A few weeks in: prompt cut in half, harmful rate down six-fold
The stores grew past the old ceiling. Sixteen clients had a chat in the last week. Several of them now have master-agent stores roughly twice the old cap. Before retrieval, every one of these would have been clamped.
Harmful marks per execution fell sharply. Matched 12-day windows on either side of the rollout:
| OLD ACE | NEW ACE | |
|---|---|---|
| Helpful marks / execution | 5.63 | 4.26 |
| Harmful marks / execution | 0.30 | 0.05 |
Helpful per execution drifted a touch. Harmful per execution dropped much more cleanly: about a six-fold reduction. The agent is getting hurt by stale or misapplied cheatsheets meaningfully less often than before.
Prompt size: about half, drawn from a much bigger store. The cheatsheets section is now roughly half the size it used to be, even though the underlying memory it's drawn from is several times larger than the old capped set. Each retrieved cheatsheet now carries its own retrieval and freshness metadata, and an org/query guide gets prepended every run, so we spent some of the savings on navigation aids the agent needs to use the smaller content set well. The net is meaningfully smaller per-run, against a meaningfully bigger memory.
No memory-centered failure modes since rollout. This is the signal that matters most. PostHog made the same argument for agents in messy environments: evals miss the failures that matter, and the highest-signal practice is staring at production traces every week. We go through traces weekly with the SRE team and have a recurring sync with each design-partner client. No memory-centered failure mode has surfaced since shipping. That's the result we're putting the most weight on.
The bet
We're not claiming a benchmark beat. We don't have one to claim. Our agent runs in the wild, where the eval problem is genuinely hard, security constraints rule out the most unhinged research patterns (no agent writing and executing its own context-optimization code), and the cadence of useful iteration is set by what clients say in the next sync, not by a leaderboard. What we do have is a construct: a posture toward agent memory borrowed from the most interesting recent papers, translated into something a normal engineering team can deploy, review, and roll back.
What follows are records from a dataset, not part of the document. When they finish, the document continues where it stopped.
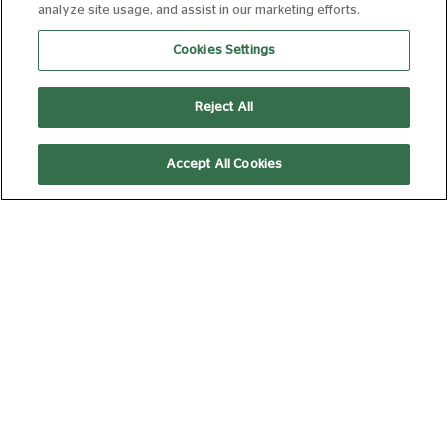
analyze site usage, and assist in our marketing efforts.
16:40
Cookies Settings
Silver Screen
Subtitled
Reject All
THE SUMMER
Accept All Cookies
BOOK
PG
95 min
14:30
Silver Screen
THE ODYSSEY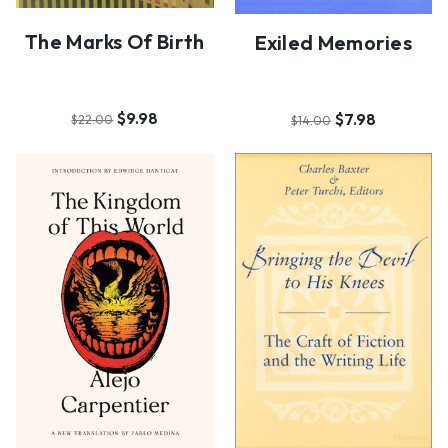
The Marks Of Birth
Exiled Memories
$9.98
$7.98
$22.00
$14.00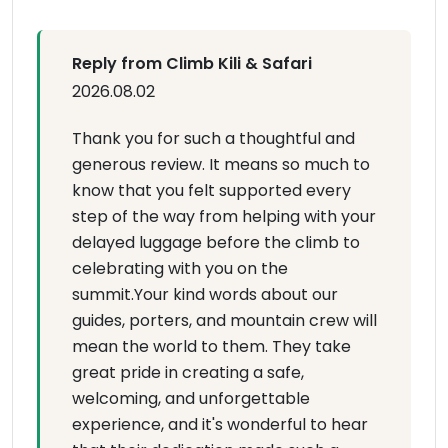
Reply from Climb Kili & Safari
2026.08.02
Thank you for such a thoughtful and
generous review. It means so much to
know that you felt supported every
step of the way from helping with your
delayed luggage before the climb to
celebrating with you on the
summit.Your kind words about our
guides, porters, and mountain crew will
mean the world to them. They take
great pride in creating a safe,
welcoming, and unforgettable
experience, and it's wonderful to hear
And the shape we picked is one practitioners would recognize on sight. Not unhinged context-engineering machinery an agent writes for itself, but the same indexing-and-retrieval discipline an SRE already applies to production events. Different optimizer, same primitives. We toned the research down into a vocabulary that fits how production context is already built. That alignment matters more to us than a benchmark would.
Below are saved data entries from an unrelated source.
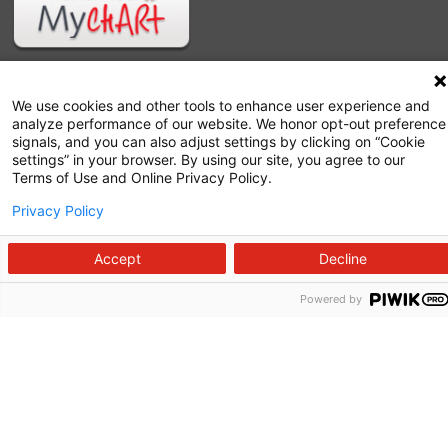
We use cookies and other tools to enhance user experience and
analyze performance of our website. We honor opt-out preference
signals, and you can also adjust settings by clicking on “Cookie
settings” in your browser. By using our site, you agree to our
Terms of Use and Online Privacy Policy.
Privacy Policy
Follow us on X
Follow us on Facebook
Follow us on YouTu
Follow us on I
Follow us o
Accept
Decline
Powered by
Site Map
Non-Discrimination Statement
Notice of Privacy Practices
The curation engine ACE pioneered is still the right engine for accumulating institutional knowledge. The right use-path is a small always-on orientation tier, per-query retrieval scored against retrieval-handles the Curator writes alongside the content, an agent-optimized guide that documents the store's shape, freshness gates the model can see, and a search tool for the long tail.
A few weeks of production says the harmful-rate has collapsed and the stores keep growing the way we hoped. The Curator wrote the AWS-account-with-two-projects boundary warning into the guide on its own. That wasn't prompted by us, and it's the part I keep watching.